"""

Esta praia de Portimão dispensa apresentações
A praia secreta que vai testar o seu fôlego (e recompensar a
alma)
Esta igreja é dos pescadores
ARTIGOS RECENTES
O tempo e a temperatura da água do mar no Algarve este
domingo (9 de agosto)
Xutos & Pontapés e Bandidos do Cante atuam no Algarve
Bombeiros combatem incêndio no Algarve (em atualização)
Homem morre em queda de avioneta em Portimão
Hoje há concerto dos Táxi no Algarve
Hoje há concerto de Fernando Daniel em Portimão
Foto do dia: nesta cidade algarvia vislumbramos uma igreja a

"""
"""

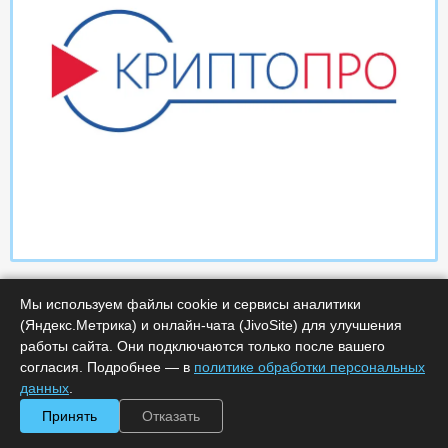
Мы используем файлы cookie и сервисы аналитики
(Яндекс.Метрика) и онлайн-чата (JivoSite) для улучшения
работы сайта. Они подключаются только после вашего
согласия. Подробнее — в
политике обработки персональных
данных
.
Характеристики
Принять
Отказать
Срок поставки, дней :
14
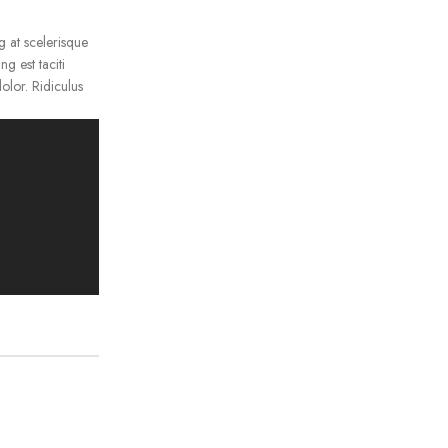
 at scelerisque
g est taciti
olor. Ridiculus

"""

Gather every line from the listing above in which the word "Portimão" appears.

* [Reply]:
Esta praia de Portimão dispensa apresentações
Homem morre em queda de avioneta em Portimão
Hoje há concerto de Fernando Daniel em Portimão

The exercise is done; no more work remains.